British auctioneer’s Holocaust letter may be a fake

Letter describes the transportation of 5,000 Jews daily to the Treblinka extermination camp.

Israeli high school students at Treblinka 311 (R) (photo credit: REUTERS/Kacper Pempel)
Israeli high school students at Treblinka 311 (R)
(photo credit: REUTERS/Kacper Pempel)
An auction house in Britain is investigating the authenticity of a letter said to detail Jewish transports during the Holocaust.
The letter, which is set to be auctioned off August 21, describes the transportation of 5,000 Jews daily to the Treblinka extermination camp. But doubts have been cast on its authenticity, leading the auction house, Mullock’s, to investigate its provenance.
“I shall be investigating this with the vendor and making inquiries,” said Richard Westwood-Brookes, an expert with the auction house, according to the Jewish Chronicle of London. “We are obviously putting it up for auction in good faith. If I can’t get to the bottom of this we will withdraw it pending further investigations.”

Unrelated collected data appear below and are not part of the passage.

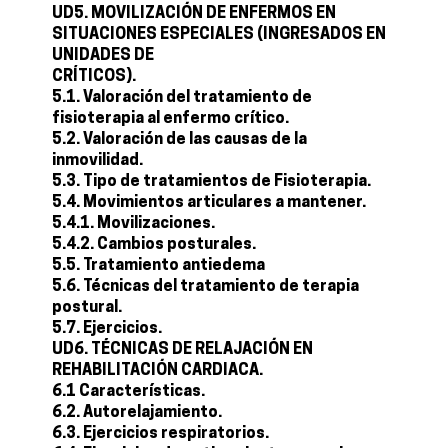
UD5. MOVILIZACIÓN DE ENFERMOS EN
SITUACIONES ESPECIALES (INGRESADOS EN
UNIDADES DE
CRÍTICOS).
5.1. Valoración del tratamiento de
fisioterapia al enfermo crítico.
5.2. Valoración de las causas de la
inmovilidad.
5.3. Tipo de tratamientos de Fisioterapia.
5.4. Movimientos articulares a mantener.
5.4.1. Movilizaciones.
5.4.2. Cambios posturales.
5.5. Tratamiento antiedema
5.6. Técnicas del tratamiento de terapia
postural.
5.7. Ejercicios.
UD6. TÉCNICAS DE RELAJACIÓN EN
REHABILITACIÓN CARDIACA.
6.1 Características.
6.2. Autorelajamiento.
6.3. Ejercicios respiratorios.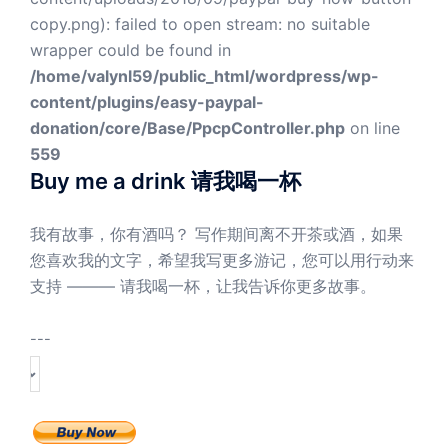
copy.png): failed to open stream: no suitable
wrapper could be found in
/home/valynl59/public_html/wordpress/wp-
content/plugins/easy-paypal-
donation/core/Base/PpcpController.php
on line
559
Buy me a drink 请我喝一杯
我有故事，你有酒吗？ 写作期间离不开茶或酒，如果
您喜欢我的文字，希望我写更多游记，您可以用行动来
支持 ——— 请我喝一杯，让我告诉你更多故事。
---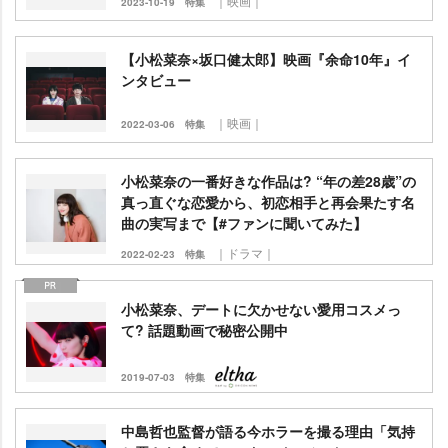
｜映画｜
2023-10-19
特集
【小松菜奈×坂口健太郎】映画『余命10年』イ
ンタビュー
｜映画｜
2022-03-06
特集
小松菜奈の一番好きな作品は? “年の差28歳”の
真っ直ぐな恋愛から、初恋相手と再会果たす名
曲の実写まで【#ファンに聞いてみた】
｜ドラマ｜
2022-02-23
特集
小松菜奈、デートに欠かせない愛用コスメっ
て? 話題動画で秘密公開中
2019-07-03
特集
中島哲也監督が語る今ホラーを撮る理由「気持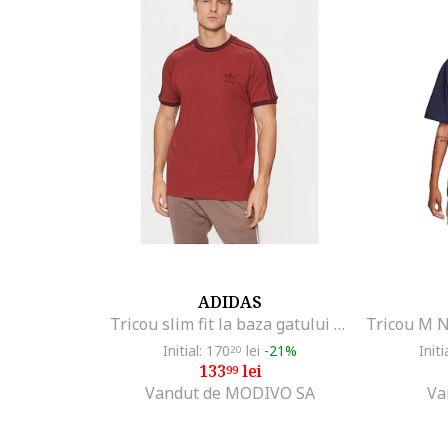
ADIDAS
Tricou slim fit la baza gatului cu logo mic, Rosu
Initial: 170
lei
-21%
Initi
20
133
lei
99
Vandut de MODIVO SA
Va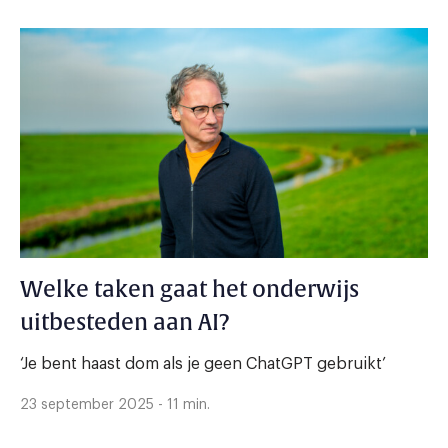
Welke taken gaat het onderwijs
uitbesteden aan AI?
‘Je bent haast dom als je geen ChatGPT gebruikt’
23 september 2025 - 11 min.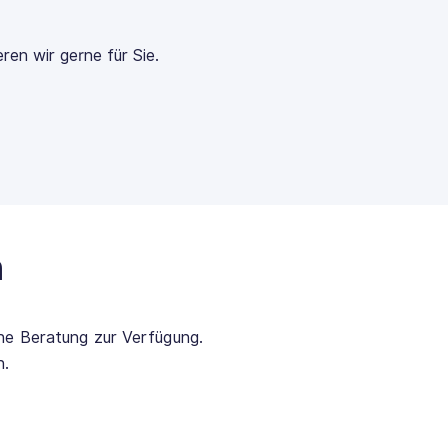
ren wir gerne für Sie.
n
che Beratung zur Verfügung.
n.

Dated July 19, 1942, the letter was purportedly sent by German railway boss Theodor Ganzenmuller to Karl Wolff, chief of staff for Heinrich Himmler, a leading figure in the Nazi party. But the document, which is expected to fetch about $930, is an almost identical copy of another letter used in evidence at the Nuremberg Trials and dated nine days later.
Ben Barkow, the director of the Wiener Library, one of the world’s most extensive archives on the Holocaust, told the Jewish Chronicle of London that the letter’s wording and grammar “are riddled with mistakes” and that a fuller accounting of its history is in order.
“Without a satisfactory account of the history of this document since 1945, I believe that few historians would feel able to have confidence in its authenticity,” Barkow said.